Enterprise Security Checklist for AI-Generated Apps
AI-built software moves fast, but attackers move faster. Whether you ship with a no-code AI app builder, assemble an admin dashboard template AI, or plug in a billing and invoicing module AI, your security posture must be deliberate, testable, and automated. Use this checklist to harden authentication, RBAC, and payments without slowing product velocity.
Identity and authentication
- Adopt OIDC with PKCE; forbid implicit flow; rotate client secrets and JWT signing keys on schedule.
- Enforce MFA for admins; require WebAuthn or TOTP; block SMS fallback for privileged roles.
- Use short-lived access tokens, refresh tokens with rotation, and sliding sessions; invalidate on password or factor change.
- Implement passwordless for customers; rate limit login and signup; add CAPTCHA only after risk-based triggers.
RBAC, tenants, and data boundaries
- Model roles and granular scopes; store policies as code; review diffs like any other PR.
- Use tenant IDs in every query; add row-level security; verify cross-tenant isolation with automated tests.
- Create service accounts per integration; grant least privilege; sign all internal API calls.
- Log every permission decision with actor, resource, scope, and result; ship logs to immutable storage.
Payments, billing, and invoicing
- Keep card data out of your app; use PCI-DSS compliant processors; tokenize everything.
- Verify webhook signatures and replay windows; require idempotency keys for all payment mutations.

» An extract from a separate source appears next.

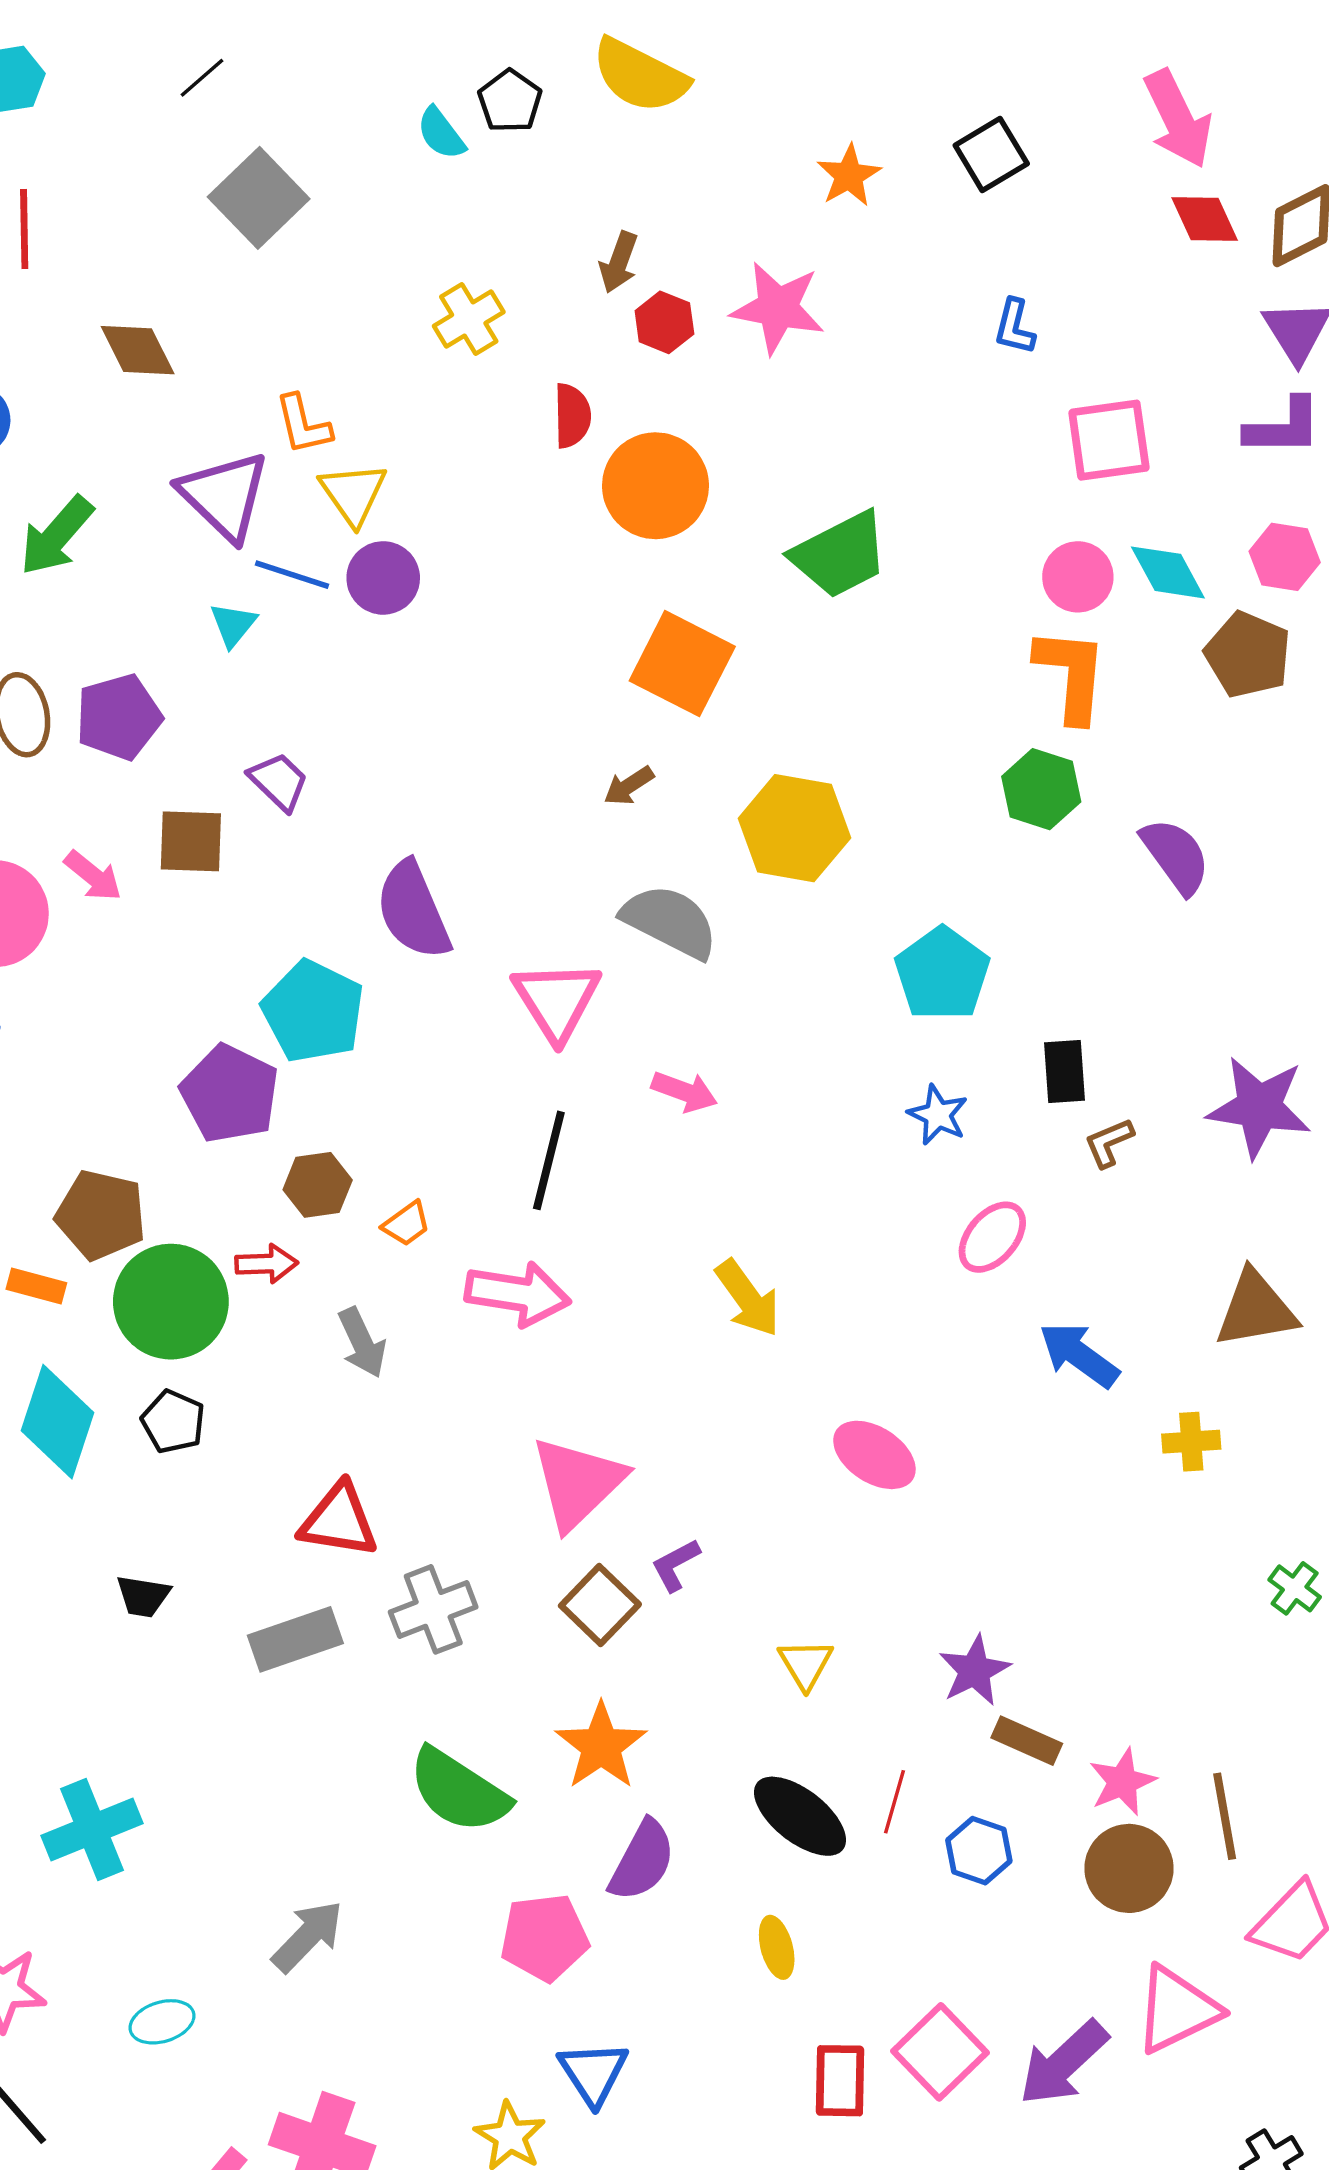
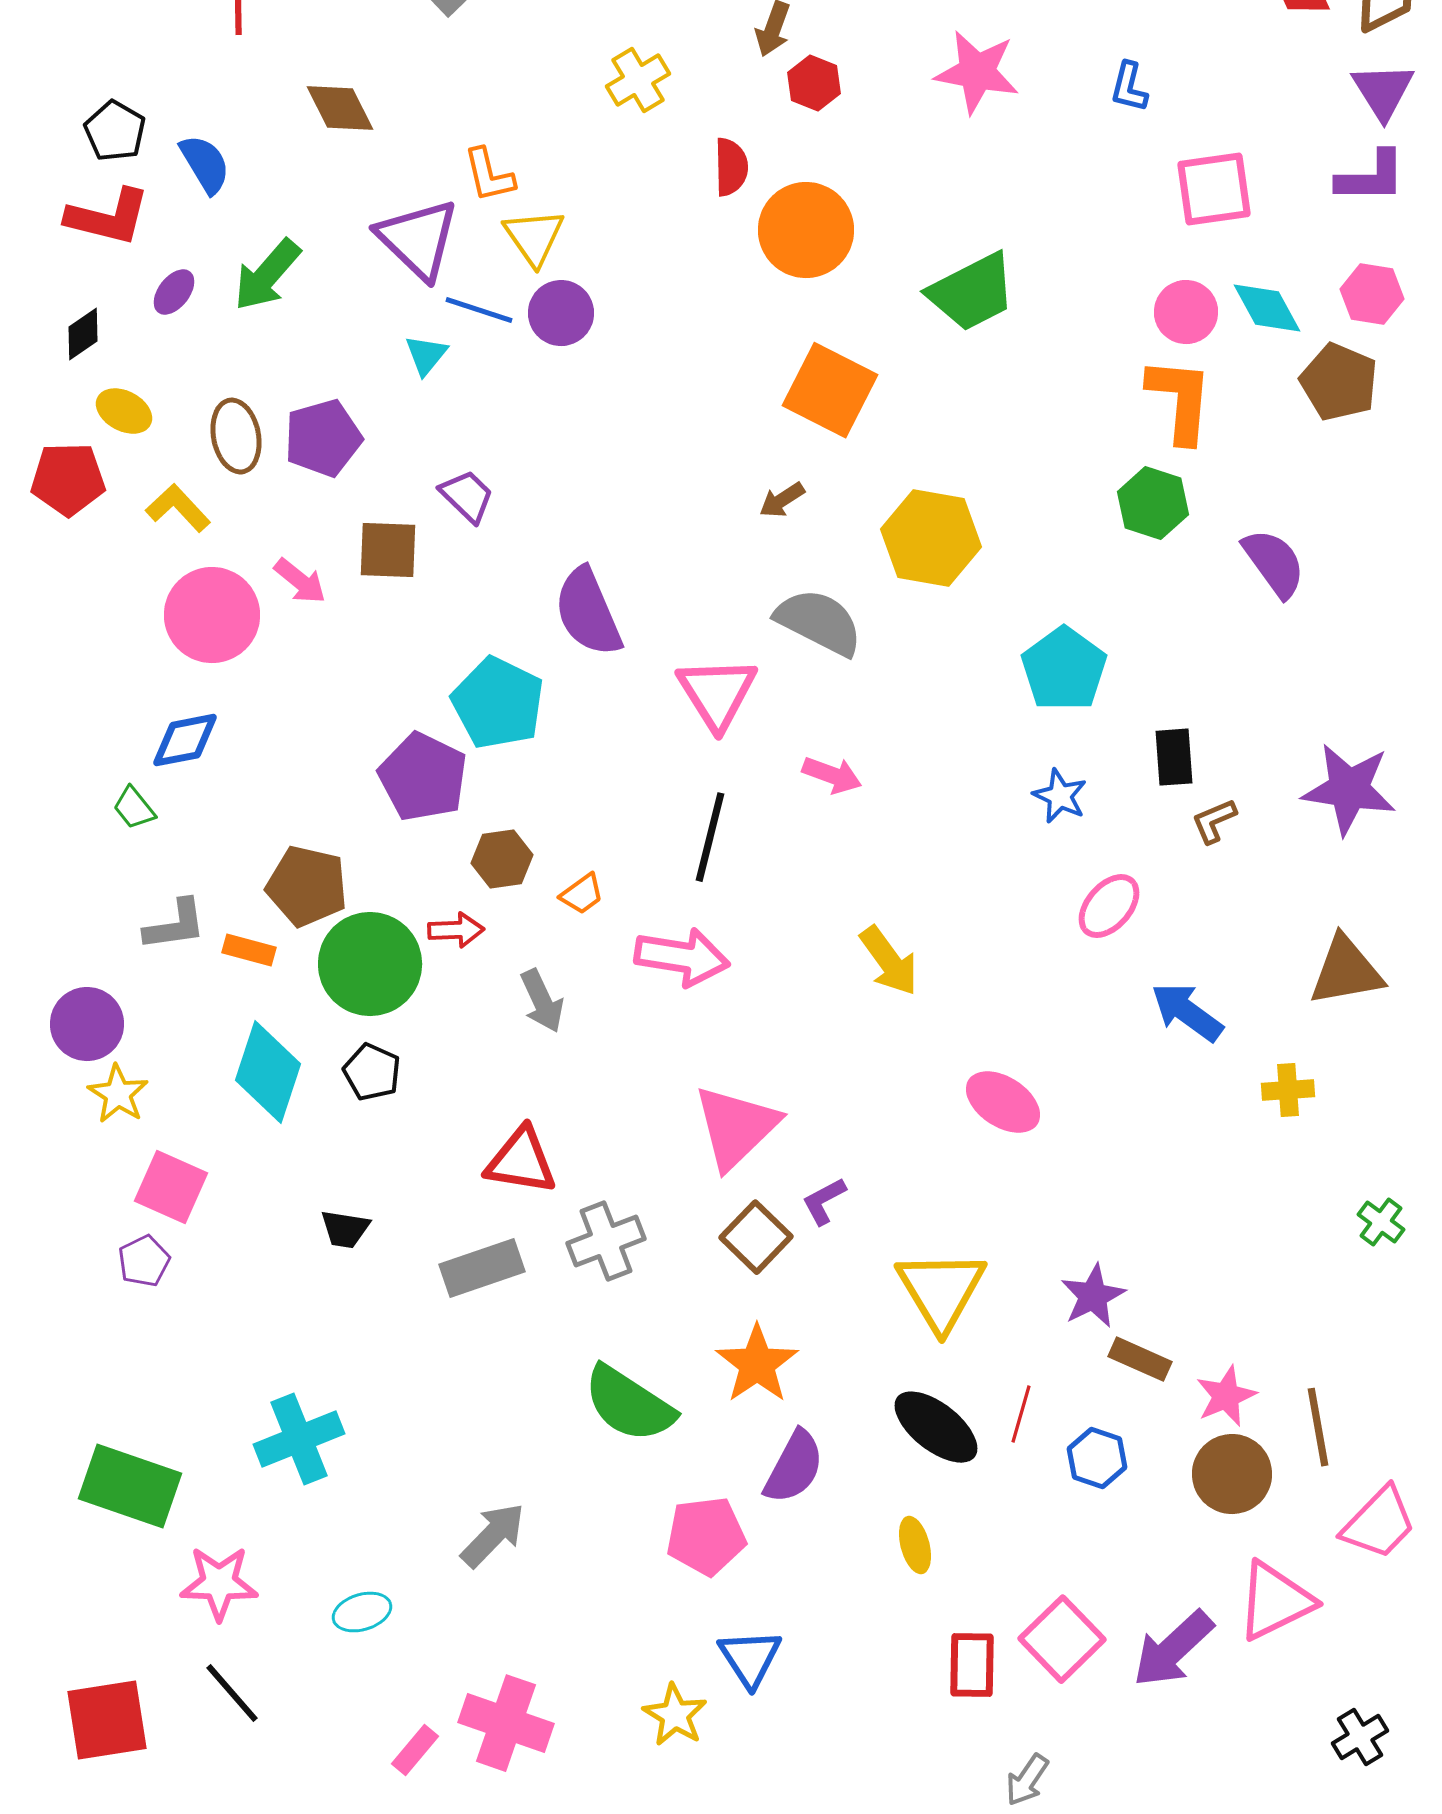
pink star: (778, 308) -> (977, 72), moved
yellow triangle: (806, 1664) -> (941, 1290), size x1.8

- Validate currency, amount, and tax inputs server-side; lock historical tax rates; make invoices tamper-evident.
- Separate billing tenants from app tenants; restrict financial exports; reconcile payouts daily with alerts.
Admin dashboard hardening
- Guard dangerous actions with just-in-time reauthentication and step-up MFA; show signed diffs before apply.
- Enforce CSP, CSRF protection, and same-site cookies; disable inline scripts in the admin dashboard template AI.
- Use feature flags with blast-radius limits; require approvals for production toggles; auto-expire flags.
AI and data protections
- Scan prompts and uploads for PII; mask before storage; encrypt at rest and in transit with modern ciphers.
- Defend LLMs against prompt injection using allowlists, output schemas, and tool permission scopes.
- Never let model outputs change policy; validate with deterministic code paths and business rules.
Operations and assurance
- Pin dependencies, produce SBOMs, and sign artifacts; gate deploys with SLSA or similar checks.
- Stage canary releases; add WAF and RASP; run chaos and backup restores weekly; practice incident response.
- Codify the checklist as tests in CI; fail builds on missing controls; publish a living security README.
Field notes
A fintech built on a no-code AI app builder cut delivery time by half yet passed audits by enforcing OIDC, tenant isolation, and signed billing webhooks. Another team templatized an admin dashboard template AI with reauth on exports and could trace every role change. Treat this checklist as code, and your speed becomes an advantage-not a risk.